Sleep is one of our most primitive needs, if our sleeping pattern is all over the place, how can we expect our bodies and brains to function optimally?

Sleep acts as a balm for achy muscles, anxiety and fatigue. When we close our eyes and drift off to sleep, the brain starts to release hormones that promote tissue growth to repair blood vessels and muscle regeneration. Whether you get in 8 hours or squeeze in a siesta, this downtime gifts our body and mind the chance to simply reset and recharge.

So, getting enough shut eye is imperative. Make time to party and celebrate, but also ensure that you allow yourself to have a good night’s sleep, too. I recommend the Release for Sleep class on FLY LDN Online for helping your mind drift off to a worry-free zone, so you can get a restful night’s sleep.

Turn off notifications 

Between planning social events, organising gifts and making time for friends and family, the festive period gives us a lot to think about. Many of us suffer from FOMO, especially after how restricted we were in 2020, so it’s only natural that we feel the desire to answer every text and invitation instantly. However, it is okay to switch off your notifications, even if it’s just for an hour or so in the evening. It’s important to create some phone-free time to disconnect from the outside and tune into the inside. See if you can be a little more mindful of your screen consumption - think less screen-time, more me-time – your messages will still be there the next day for you to respond to. 

Don't forget to breathe

Your breath is your greatest tool for finding peace and calm. Almost as soon as we start to regulate our breathing with steady, conscious breaths, our heart rate begins to slow, our blood pressure lowers, and we start to awaken our parasympathetic nervous system, the part of our autonomous nervous system responsible for nursing our rest-and-restore state.

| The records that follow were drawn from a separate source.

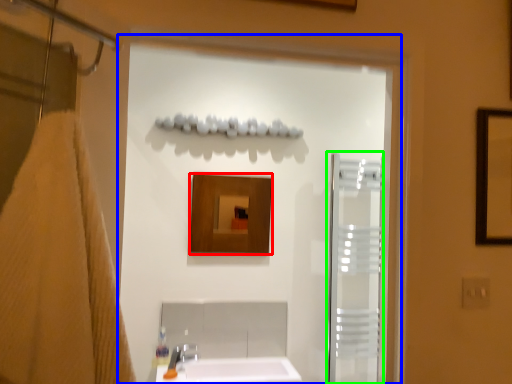 Question: Estimate the real-world distances between objects in this image. Which object is closer to mirror (highlighted by a red box), screen door (highlighted by a blue box) or screen door (highlighted by a green box)?

Choices:
 (A) screen door
 (B) screen door

Answer: (A) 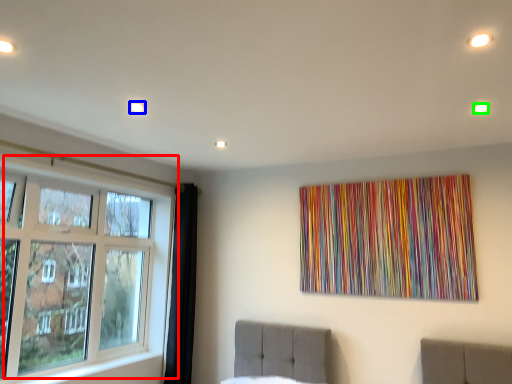 Question: Which object is the farthest from window (highlighted by a red box)? Choose among these: light (highlighted by a blue box) or light (highlighted by a green box).

Choices:
 (A) light
 (B) light

Answer: (B) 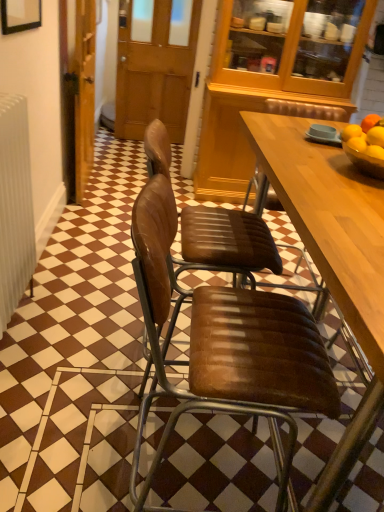 Question: Choose the correct answer: Is brown leather chair at center, arranged as the 2th chair when ordered from the bottom, inside wooden door at left or outside it?

Choices:
 (A) inside
 (B) outside

Answer: (B)

Question: From their relative heights in the image, would you say brown leather chair at center, arranged as the 2th chair when ordered from the bottom, is taller or shorter than wooden door at left?

Choices:
 (A) short
 (B) tall

Answer: (A)

Question: Based on their relative distances, which object is farther from the brown wooden door at center?

Choices:
 (A) brown leather chair at center, the 1th chair positioned from the bottom
 (B) yellow matte/orange matte/orange bowl at right
 (C) brown leather chair at center, the first chair when ordered from top to bottom
 (D) wooden door at left

Answer: (A)

Question: Which object is the closest to the wooden door at left?

Choices:
 (A) yellow matte/orange matte/orange bowl at right
 (B) brown leather chair at center, the first chair when ordered from top to bottom
 (C) brown wooden door at center
 (D) brown leather chair at center, the 1th chair positioned from the bottom

Answer: (C) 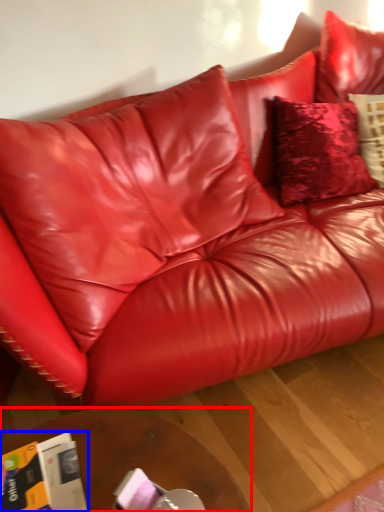 Question: Which point is closer to the camera, table (highlighted by a red box) or magazine (highlighted by a blue box)?

Choices:
 (A) table
 (B) magazine

Answer: (B) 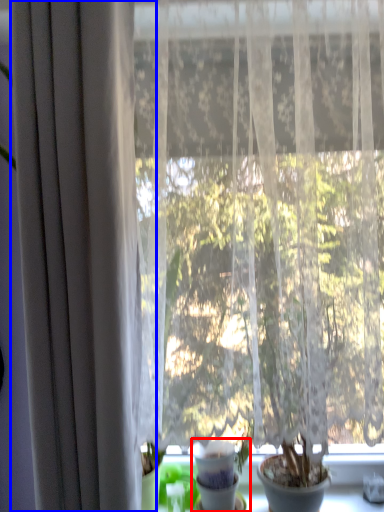 Question: Which of the following is the farthest to the observer, houseplant (highlighted by a red box) or curtain (highlighted by a blue box)?

Choices:
 (A) houseplant
 (B) curtain

Answer: (A) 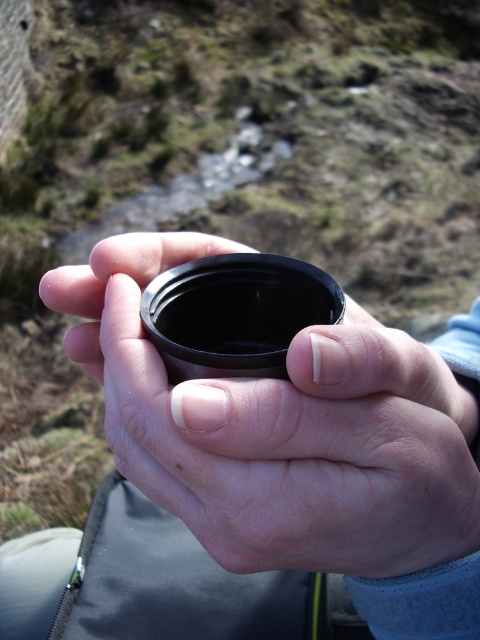 In the scene shown: You are a photographer trying to focus on the black cylindrical object in the center of the image. There is a point at coordinates point (280, 429) that you need to check. Is this point located on the black cylindrical object?

Yes, the point (280, 429) is on the black matte cup at center, so it is located on the black cylindrical object.

Looking at this image, you are a photographer carrying a black matte cup at center and a black matte lens at center. You want to take a photo of the stream in the background. Which object should you move first to ensure the stream is in focus?

You should move the black matte cup at center first because it is closer to the viewer than the black matte lens at center, so adjusting its position will have a more immediate effect on the stream being in focus.

Consider the image. Based on the scene description, where is the black matte cup at center located in terms of its 2D coordinates?

The black matte cup at center is located at the 2D coordinates point [280,429]. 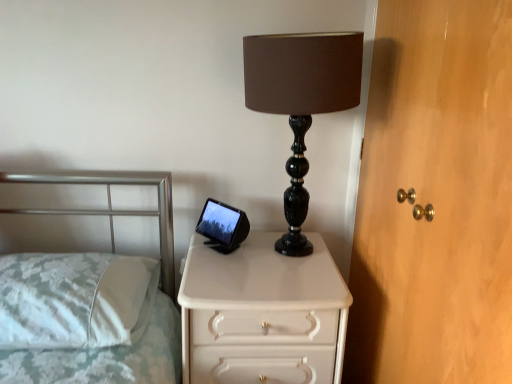 Question: In terms of size, does wooden dresser at right appear bigger or smaller than black marble lamp at center?

Choices:
 (A) big
 (B) small

Answer: (A)

Question: In terms of height, does wooden dresser at right look taller or shorter compared to black marble lamp at center?

Choices:
 (A) short
 (B) tall

Answer: (B)

Question: Considering the real-world distances, which object is farthest from the wooden dresser at right?

Choices:
 (A) white glossy chest of drawers at center
 (B) white fabric pillow at left
 (C) black marble lamp at center

Answer: (B)

Question: Which is nearer to the white fabric pillow at left?

Choices:
 (A) black marble lamp at center
 (B) white glossy chest of drawers at center
 (C) wooden dresser at right

Answer: (B) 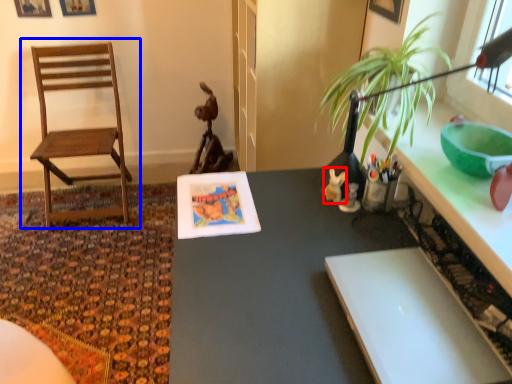 Question: Which point is closer to the camera, toy (highlighted by a red box) or chair (highlighted by a blue box)?

Choices:
 (A) toy
 (B) chair

Answer: (A) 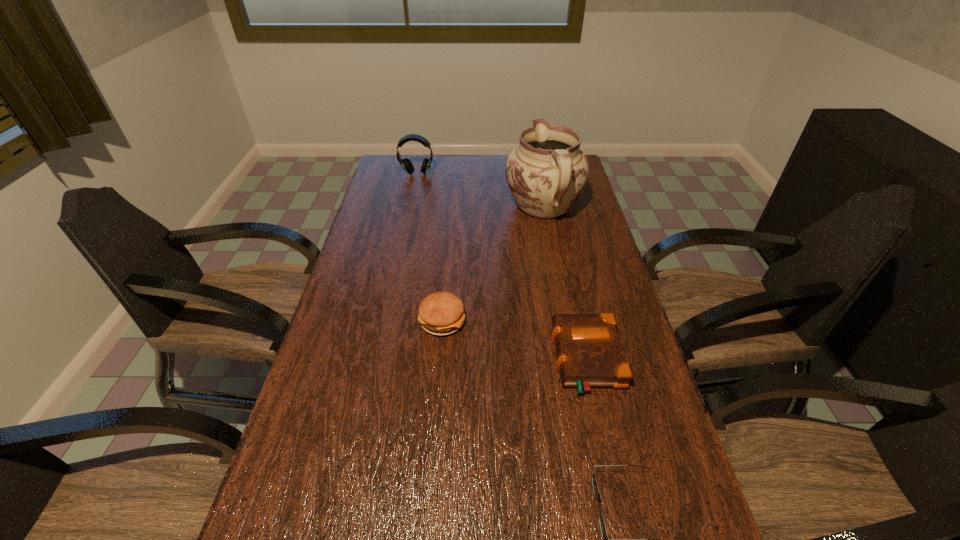 Where is `object that is at the far left corner`? object that is at the far left corner is located at coordinates (407, 165).

Locate an element on the screen. The width and height of the screenshot is (960, 540). object situated at the far right corner is located at coordinates (546, 173).

Locate an element on the screen. This screenshot has width=960, height=540. free space at the far edge is located at coordinates (499, 172).

What are the coordinates of `vacant space at the left edge of the desktop` in the screenshot? It's located at (393, 240).

The image size is (960, 540). I want to click on vacant space at the right edge of the desktop, so click(x=573, y=303).

Locate an element on the screen. The width and height of the screenshot is (960, 540). vacant region at the far left corner of the desktop is located at coordinates (391, 157).

Locate an element on the screen. This screenshot has height=540, width=960. unoccupied area between the Bible and the second farthest object is located at coordinates (565, 284).

Find the location of a particular element. vacant space that's between the hamburger and the pitcher is located at coordinates (492, 265).

Locate an element on the screen. This screenshot has height=540, width=960. vacant area that lies between the tallest object and the leftmost object is located at coordinates (480, 191).

Locate an element on the screen. The height and width of the screenshot is (540, 960). free space between the second shortest object and the hamburger is located at coordinates (515, 340). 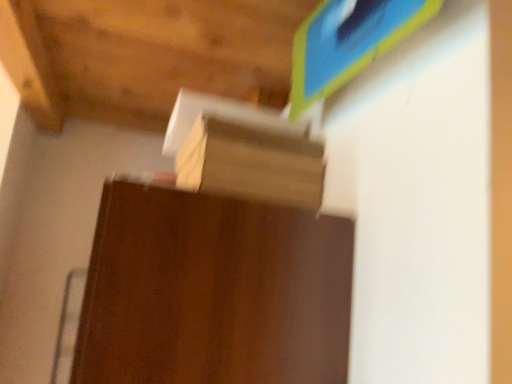 Question: Would you say dark wood table at center is inside or outside brown cardboard at center?

Choices:
 (A) inside
 (B) outside

Answer: (B)

Question: From the image's perspective, is dark wood table at center above or below brown cardboard at center?

Choices:
 (A) below
 (B) above

Answer: (A)

Question: Considering the positions of dark wood table at center and brown cardboard at center in the image, is dark wood table at center taller or shorter than brown cardboard at center?

Choices:
 (A) short
 (B) tall

Answer: (B)

Question: From a real-world perspective, relative to dark wood table at center, is brown cardboard at center vertically above or below?

Choices:
 (A) below
 (B) above

Answer: (B)

Question: Do you think brown cardboard at center is within dark wood table at center, or outside of it?

Choices:
 (A) inside
 (B) outside

Answer: (B)

Question: Looking at the image, does brown cardboard at center seem bigger or smaller compared to dark wood table at center?

Choices:
 (A) big
 (B) small

Answer: (B)

Question: From the image's perspective, is brown cardboard at center above or below dark wood table at center?

Choices:
 (A) above
 (B) below

Answer: (A) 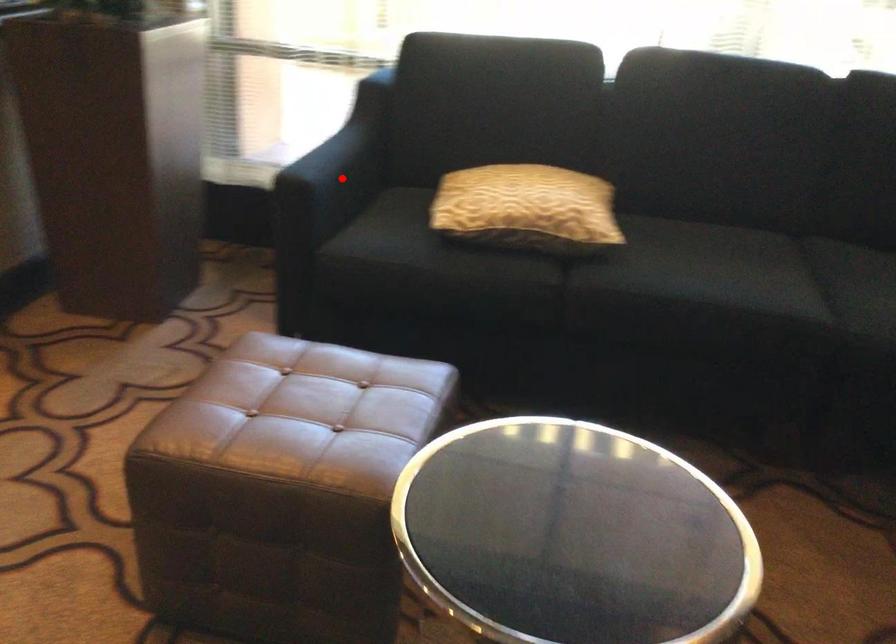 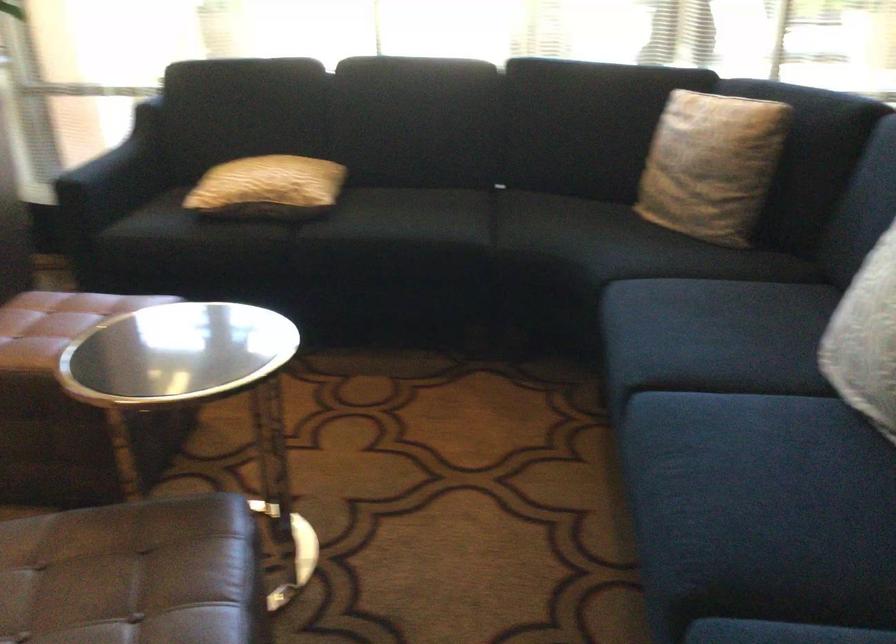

Whatever you find yourself doing, see if you can take a few moments to check in with your breath. Witness the inhale and the exhale and feel how the breath causes a physical movement in the ribs, the chest, and the abdomen. You don’t need to take 5-minutes to be still and meditative - although, if you can, great! Just remember to tune into your breathing habits more often. 

Practice mindful walking 

Mindful walking can be incorporated into your commute, or even when you get up to make a cup of coffee. Being present during your daily journeys allows you to take ownership of your time and mental wellbeing. Make a conscious effort to feel the earth beneath your feet with every step you take, and take in the sounds, the smells, and the colours of all that is around you. 

Even if you are in the same space that you find yourself in every day, the chances are, you will notice something new. When we slow down and allow ourselves to gently filter through and absorb the world as it exists with us in it, we can rediscover little glimpses of peacefulness and serenity. The more we can do this, the more those little glimpses evolve into extended periods of calm, awareness and gratitude. 

Say no 

To combat festive stress, consider saying no a little more often. It's the oldest trick in the book, but it's also the wisest. Sometimes, the best way to alleviate pressure – festive or otherwise, is to be a little more mindful about what we agree to do - or not to do. This might mean taking a moment to pause before accepting an invitation to an event, or a few extra seconds to consider whether you can take on the additional workload. Remember, saying no does not close doors, it opens up new opportunities and possibilities. When you feel rested and restored, you are so much more able to take on whatever the universe sends your way.